**The problem**
Please transcribe every record below exactly, leaving out the pictures.
====== Data records ======
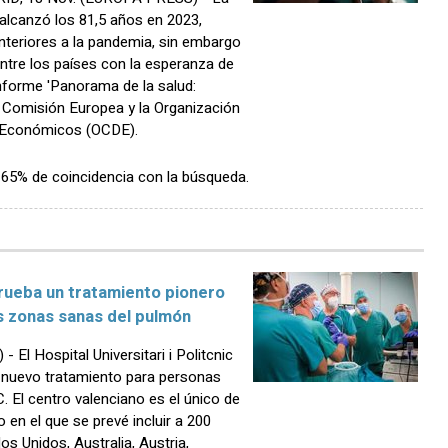
 alcanzó los 81,5 años en 2023,
nteriores a la pandemia, sin embargo
ntre los países con la esperanza de
informe 'Panorama de la salud:
a Comisión Europea y la Organización
o Económicos (OCDE).
n 65% de coincidencia con la búsqueda.
prueba un tratamiento pionero
s zonas sanas del pulmón
l Hospital Universitari i Politcnic
 nuevo tratamiento para personas
 El centro valenciano es el único de
 en el que se prevé incluir a 200
s Unidos, Australia, Austria,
======
**Written answer**
 alcanzó los 81,5 años en 2023,
nteriores a la pandemia, sin embargo
ntre los países con la esperanza de
informe 'Panorama de la salud:
a Comisión Europea y la Organización
o Económicos (OCDE).
n 65% de coincidencia con la búsqueda.
prueba un tratamiento pionero
s zonas sanas del pulmón
l Hospital Universitari i Politcnic
 nuevo tratamiento para personas
 El centro valenciano es el único de
 en el que se prevé incluir a 200
s Unidos, Australia, Austria,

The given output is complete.